Bercermin pada kenyataan ini, Pondok Modern An-Najah Cindai Alus Putri memberikan perhatian terhadap upaya menyiapkan kader yang akan melanjutkan cita-cita Pondok.
3. Pergedungan
Jangka ini memberikan perhatian kepada upaya penyediaan prasarana dan sarana pendidikan dan pengajaran yang layak bagi para santriwati.
4. Khizanatullah
Di antara syarat terpenting bagi sebuah lembaga pendidikan agar tetap bertahan hidup dan berkembang adalah memiliki sumber dana sendiri. Sebuah lembaga pendidikan yang hanya menggantungkan hidupnya kepada bantuan pihak lain yang belum tentu didapat tentu tidak dapat terjamin keberlangsungan hidupnya. Bahkan hidupnya akan seperti ilalang di atas batu, “Hidup enggan, mati tak hendak”.

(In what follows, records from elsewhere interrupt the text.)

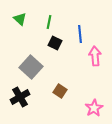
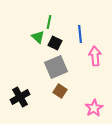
green triangle: moved 18 px right, 18 px down
gray square: moved 25 px right; rotated 25 degrees clockwise
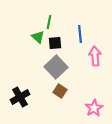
black square: rotated 32 degrees counterclockwise
gray square: rotated 20 degrees counterclockwise
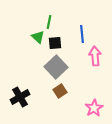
blue line: moved 2 px right
brown square: rotated 24 degrees clockwise
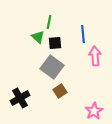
blue line: moved 1 px right
gray square: moved 4 px left; rotated 10 degrees counterclockwise
black cross: moved 1 px down
pink star: moved 3 px down
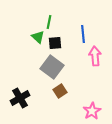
pink star: moved 2 px left
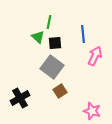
pink arrow: rotated 30 degrees clockwise
pink star: rotated 24 degrees counterclockwise
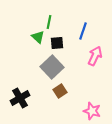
blue line: moved 3 px up; rotated 24 degrees clockwise
black square: moved 2 px right
gray square: rotated 10 degrees clockwise
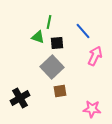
blue line: rotated 60 degrees counterclockwise
green triangle: rotated 24 degrees counterclockwise
brown square: rotated 24 degrees clockwise
pink star: moved 2 px up; rotated 12 degrees counterclockwise
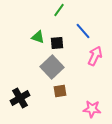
green line: moved 10 px right, 12 px up; rotated 24 degrees clockwise
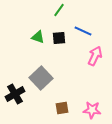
blue line: rotated 24 degrees counterclockwise
black square: moved 2 px right, 5 px up
gray square: moved 11 px left, 11 px down
brown square: moved 2 px right, 17 px down
black cross: moved 5 px left, 4 px up
pink star: moved 1 px down
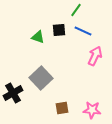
green line: moved 17 px right
black square: moved 8 px up
black cross: moved 2 px left, 1 px up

5. Kesejahteraan Keluarga Pondok
Jangka ini bertujuan untuk memberdayakan kehidupan keluarga-keluarga yang membantu dan bertanggungjawab terhadap hidup dan matinya Pondok secara langsung, sehingga mereka itu tidak menggantungkan penghidupannya kepada Pondok. Mereka itu hendaknya dapat memberi penghidupan kepada Pondok. Sesuai dengan semboyan : “Hidupilah Pondok dan jangan menggantungkan hidup kepada Pondok”.